First, maximum material condition (MMC) is vital when considering fit and function. It represents the condition of a feature containing the most material—such as the smallest hole or largest pin—impacting how tightly parts will fit together. In interference or clearance fits, calculating allowance (minimum hole size minus maximum pin size) informs whether the parts will press-fit or slide.
Tolerances like those for radii (R50, 2X R.12) ensure parts are manufactured within acceptable limits to maintain functionality without requiring perfection. These are usually found in the general notes or title block. Identifying dimensioning methods—whether limit or basic—is also crucial.

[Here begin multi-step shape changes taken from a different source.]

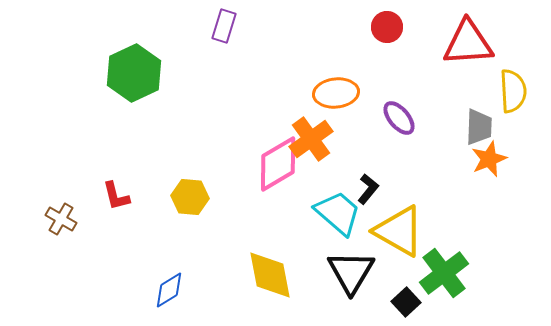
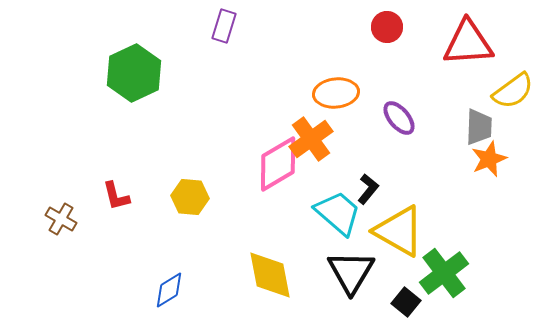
yellow semicircle: rotated 57 degrees clockwise
black square: rotated 8 degrees counterclockwise
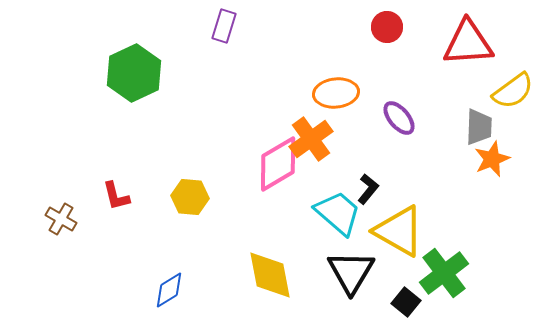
orange star: moved 3 px right
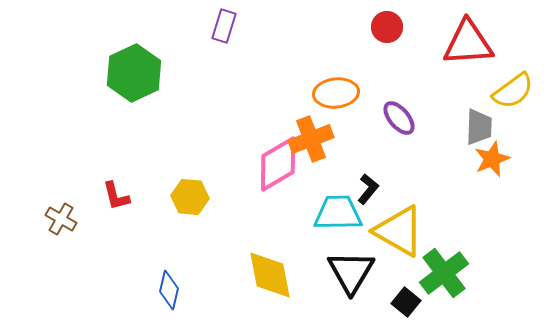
orange cross: rotated 15 degrees clockwise
cyan trapezoid: rotated 42 degrees counterclockwise
blue diamond: rotated 45 degrees counterclockwise
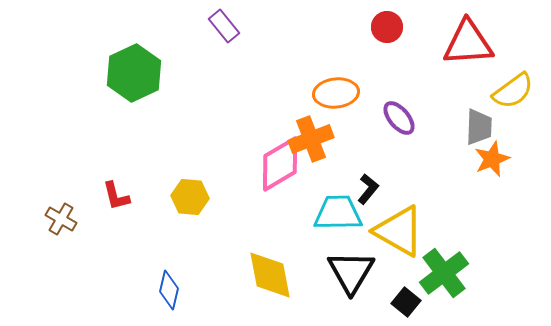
purple rectangle: rotated 56 degrees counterclockwise
pink diamond: moved 2 px right
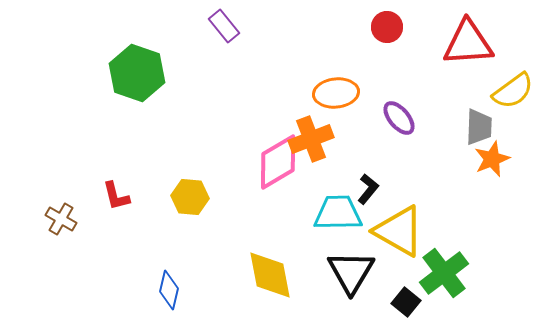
green hexagon: moved 3 px right; rotated 16 degrees counterclockwise
pink diamond: moved 2 px left, 2 px up
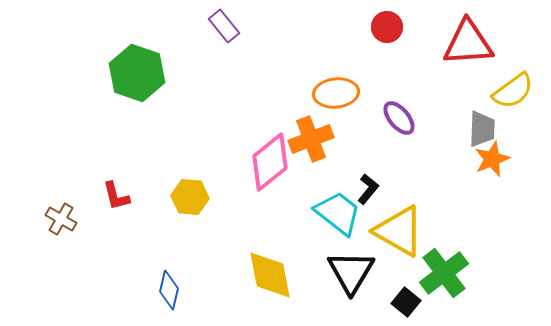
gray trapezoid: moved 3 px right, 2 px down
pink diamond: moved 8 px left; rotated 8 degrees counterclockwise
cyan trapezoid: rotated 39 degrees clockwise
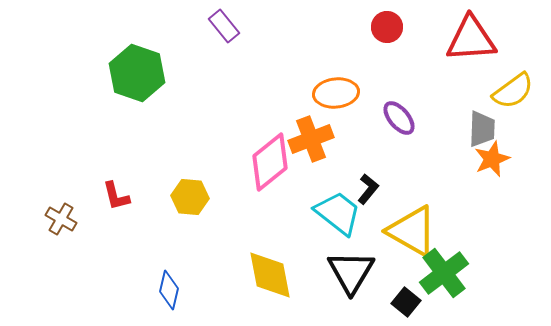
red triangle: moved 3 px right, 4 px up
yellow triangle: moved 13 px right
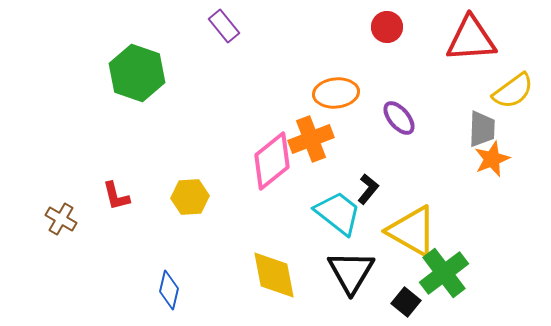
pink diamond: moved 2 px right, 1 px up
yellow hexagon: rotated 9 degrees counterclockwise
yellow diamond: moved 4 px right
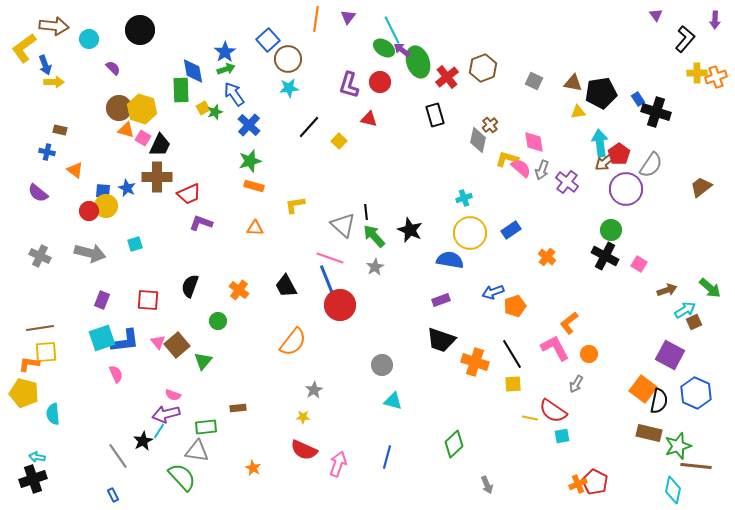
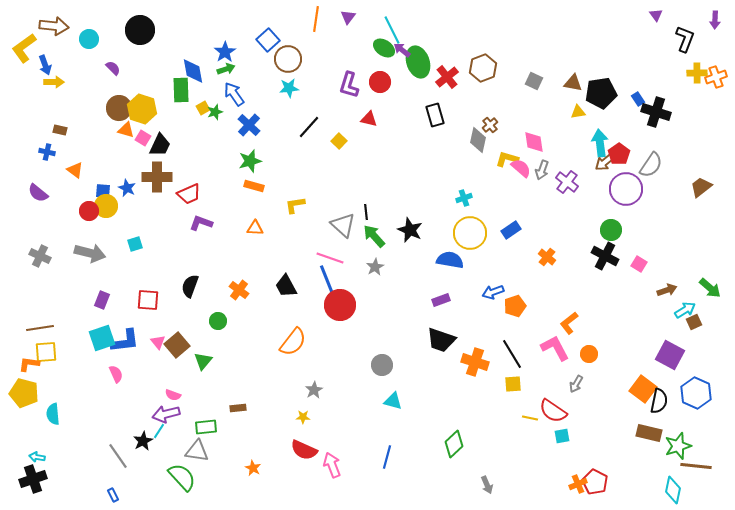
black L-shape at (685, 39): rotated 20 degrees counterclockwise
pink arrow at (338, 464): moved 6 px left, 1 px down; rotated 40 degrees counterclockwise
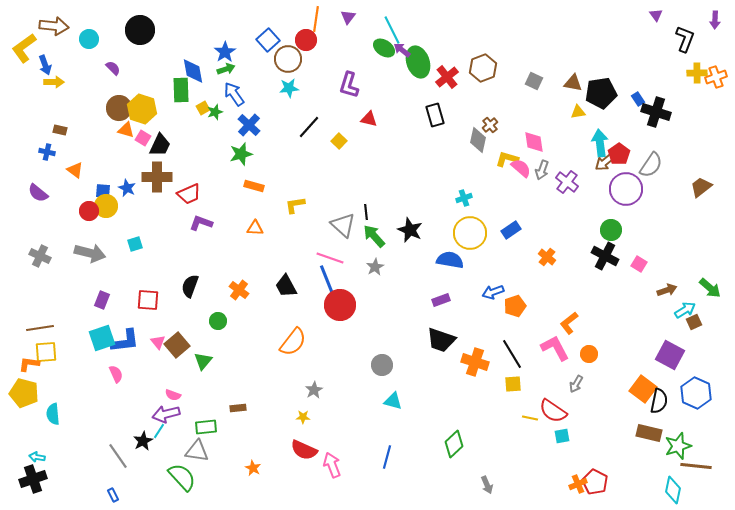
red circle at (380, 82): moved 74 px left, 42 px up
green star at (250, 161): moved 9 px left, 7 px up
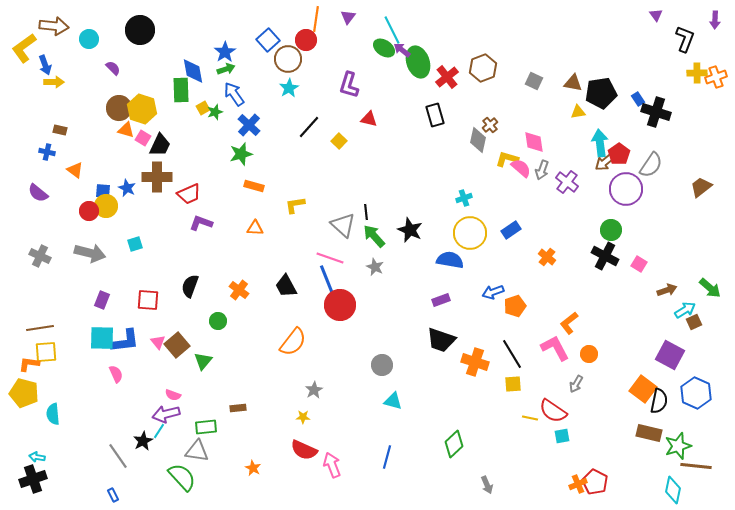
cyan star at (289, 88): rotated 24 degrees counterclockwise
gray star at (375, 267): rotated 18 degrees counterclockwise
cyan square at (102, 338): rotated 20 degrees clockwise
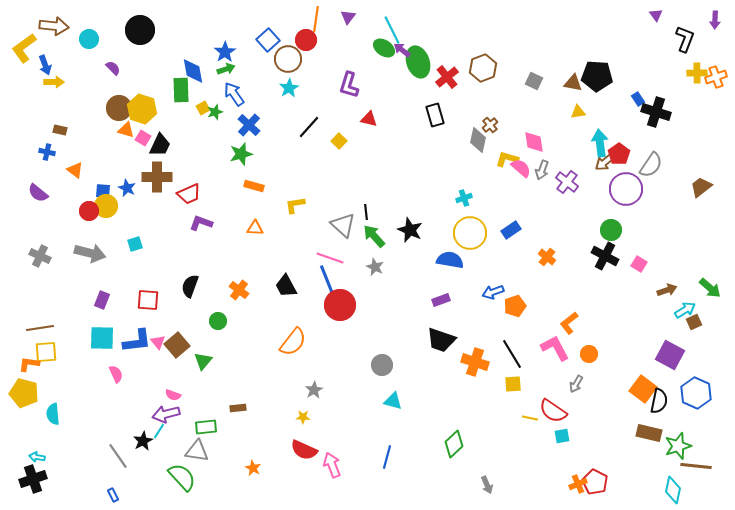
black pentagon at (601, 93): moved 4 px left, 17 px up; rotated 12 degrees clockwise
blue L-shape at (125, 341): moved 12 px right
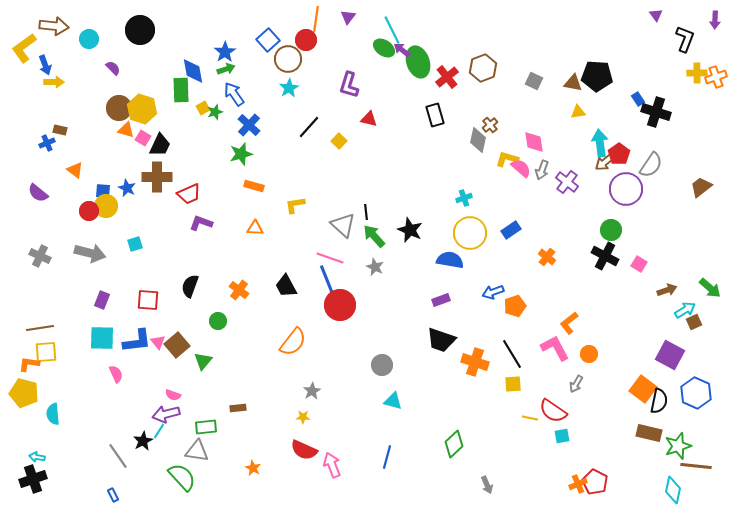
blue cross at (47, 152): moved 9 px up; rotated 35 degrees counterclockwise
gray star at (314, 390): moved 2 px left, 1 px down
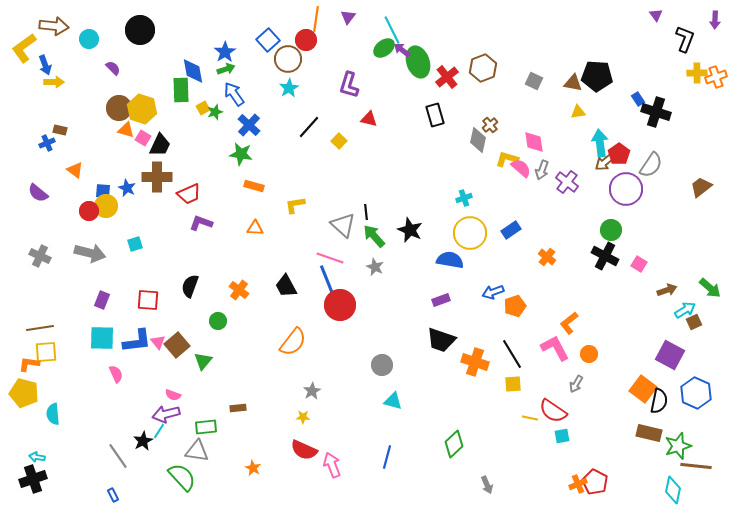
green ellipse at (384, 48): rotated 70 degrees counterclockwise
green star at (241, 154): rotated 25 degrees clockwise
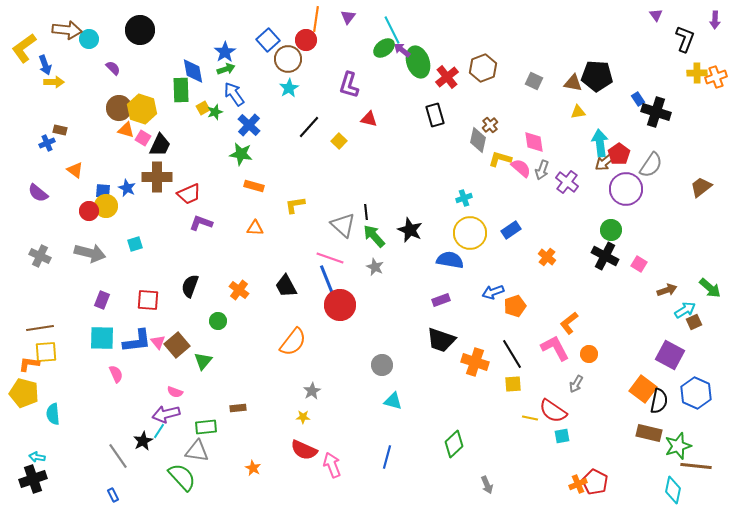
brown arrow at (54, 26): moved 13 px right, 4 px down
yellow L-shape at (507, 159): moved 7 px left
pink semicircle at (173, 395): moved 2 px right, 3 px up
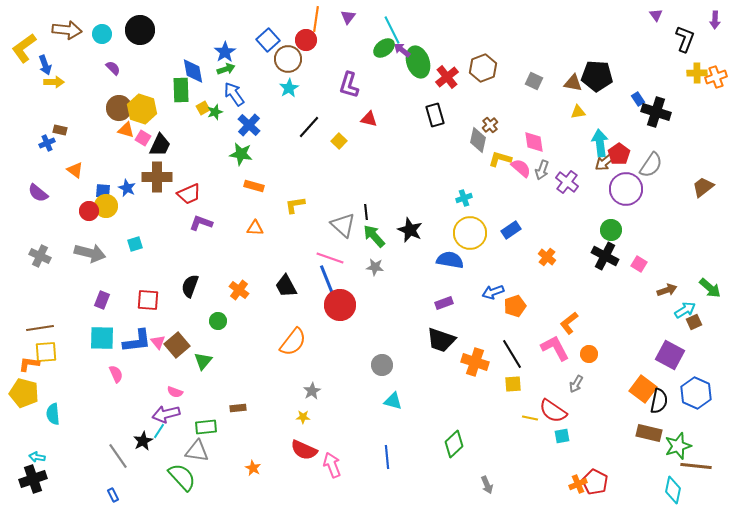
cyan circle at (89, 39): moved 13 px right, 5 px up
brown trapezoid at (701, 187): moved 2 px right
gray star at (375, 267): rotated 18 degrees counterclockwise
purple rectangle at (441, 300): moved 3 px right, 3 px down
blue line at (387, 457): rotated 20 degrees counterclockwise
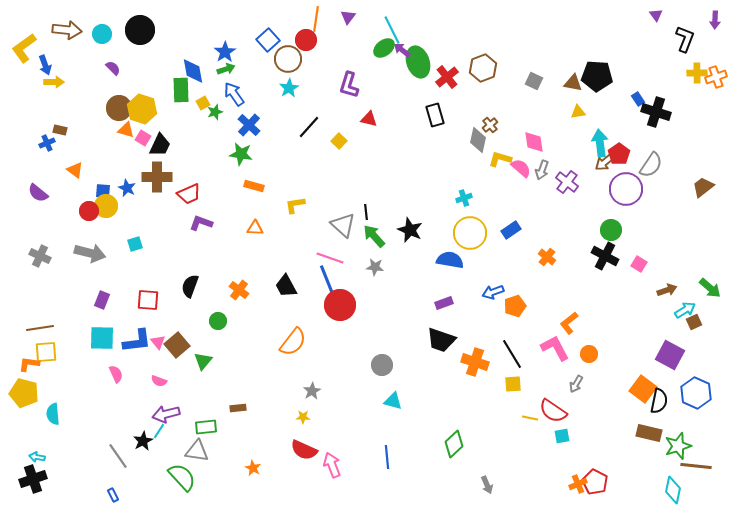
yellow square at (203, 108): moved 5 px up
pink semicircle at (175, 392): moved 16 px left, 11 px up
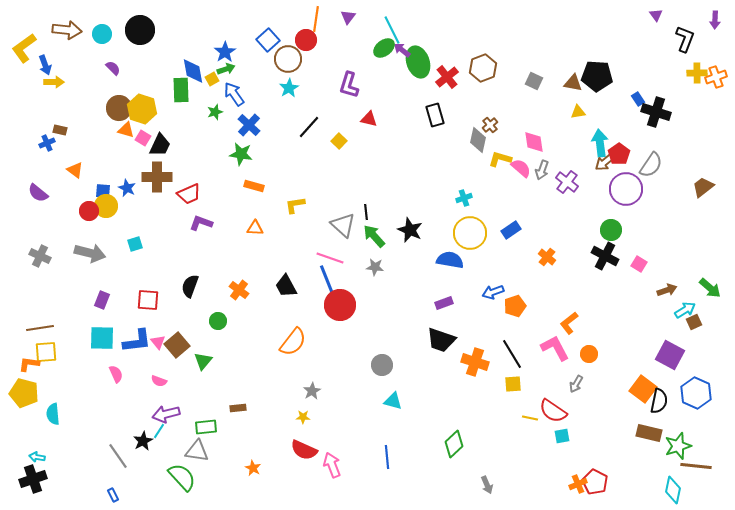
yellow square at (203, 103): moved 9 px right, 24 px up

Limit dimensions specify max/min directly, while basic dimensions (boxed) relate to geometric controls for accurate form and location.
Knowing sheet metal specifications, like 10 GAGE thickness and allowable bend radii, allows fabricators to ensure parts can be bent without cracking. Additionally, knowing whether the drawing uses aligned or unidirectional dimensioning affects how the information is read.
Lastly, the title block provides critical administrative data: part name, number, paper size, and drawing scale. Section views reveal hidden features. Chamfered edges, labeled with leader lines, ensure safe and functional edges.
In sum, mastering prints requires attention to detail, standards comprehension (ASME Y14.5), and applied understanding of manufacturing processes.